A slight north-easterly breeze and an incoming tide has brought a steady stream of Black-headed Gulls up the Thames today with two Kittiwakes and an adult LIttle Gull in tow. The ringtail Hen Harrier is still around and was seen out hunting over the Target Pools and an Egyptian Goose flew down river a little while ago!
and the news just in...
From 28th February (today) to 6th March our troublesome toilets are having a refit and the waterless urinals will be replaced with more environmentally friendly (and less smelly) loos that use harvested rainwater, Needless to say there will be some disruption but we have provided some portaloos so we should be ok!.
Oh and one more thing... please keep your fingers crossed for us but hopefully the wind turbine will be back up by mid March!
me again. Slaty was seen again on Saturday and Priscille Preston managed some shots of this elusive Japanese gull on the previous Sunday.
You can see how big and heavy this gull is when standing next to this young Herring Gull. The big body, brown head shawl, slate grey back, huge white terial and secondary bar and really pink legs all point to this being the genuine artical...
and in this shot you can see that it is not far of off the size of Great Black Backed Gull which is the biggest in the world.
I wonder how much longer it will stay around for?
Basil Thornton got some fab shots last week on the reserve. Definitely worth an airing here!

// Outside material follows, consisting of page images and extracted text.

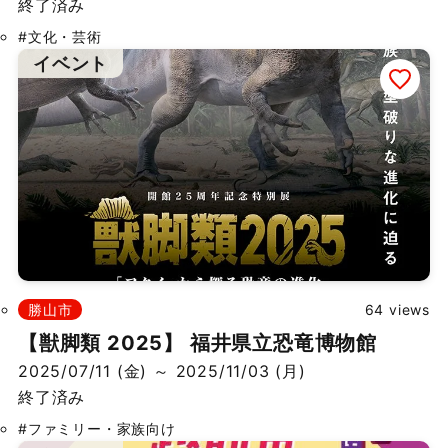
終了済み
#文化・芸術
イベント
勝山市
64 views
【獣脚類 2025】 福井県立恐竜博物館
2025/07/11 (金) ～ 2025/11/03 (月)
終了済み
#ファミリー・家族向け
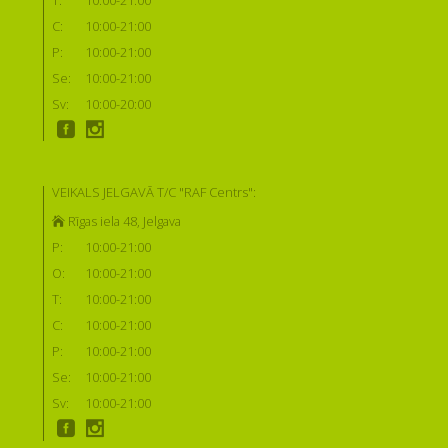
C:
10:00-21:00
P:
10:00-21:00
Se:
10:00-21:00
Sv:
10:00-20:00
VEIKALS JELGAVĀ T/C "RAF Centrs":
Rīgas iela 48, Jelgava
P:
10:00-21:00
O:
10:00-21:00
T:
10:00-21:00
C:
10:00-21:00
P:
10:00-21:00
Se:
10:00-21:00
Sv:
10:00-21:00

You can tell that it is a female Green Woodpecker as the moustachial stripes are completely black and do not have the red centre that the males have.

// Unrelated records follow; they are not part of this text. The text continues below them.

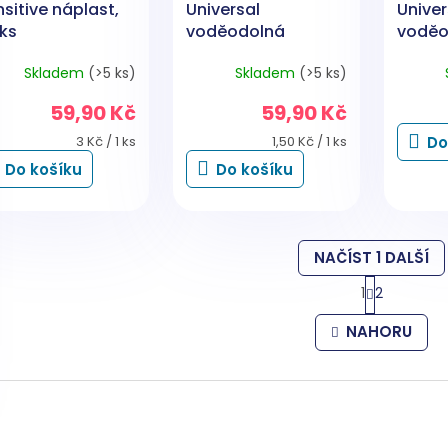
sitive náplast,
Universal
Univer
 ks
voděodolná
voděo
náplast, 40 ks
náplas
Skladem
(>5 ks)
Skladem
(>5 ks)
59,90 Kč
59,90 Kč
Měrná
Měrná
3 Kč / 1 ks
1,50 Kč / 1 ks
Do
cena:
cena:
Do košíku
Do košíku
NAČÍST 1 DALŠÍ
S
1
2
t
O
r
v
NAHORU
á
l
n
á
k
d
o
a
v
c
á
í
n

Since I last posted on the 17th things have been happening...
The Slaty Backed Gull reappeared ten minutes after that last post and showed well all afternoon out on Wennington Marsh. It did the same on Sunday and was again seen briefly on both Tuesday and Thursday so it is still around and visiting us when not sloping off to the tip at Pitsea!

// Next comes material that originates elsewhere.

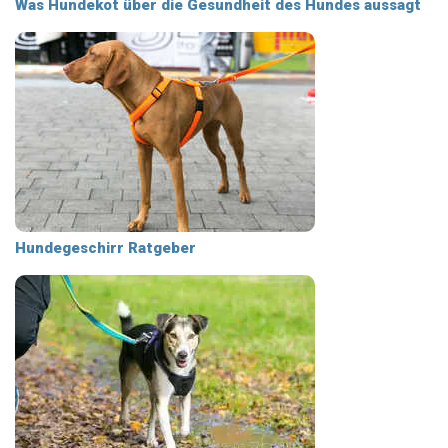
Was Hundekot über die Gesundheit des Hundes aussagt
Hundegeschirr Ratgeber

Otherwise, still plenty of Lapwings and the Golden Plover flock is at about the hundred mark. The ringtail Hen Harrier is still around and both Short-eared and Barn Owls have been seen. The first Marsh Frog was out and about yesterday and Smooth Newts and bumble bees have both been seen so spring may be closer than you think. The first Swallow, Sand Martin and Wheatear have all been seen in the south west so keep your eyes open.
I was in the Baltic States over the weekend and lets just say that at -26c it was very unlikely that any early migrants would be touching down there. Infact finding any birds was a struggle but we eventually found the sea (it was ever so slightly frozen!) and its assorted wildfowl and White-tailed Eagles. Felt like summer coming back home on Tuesday!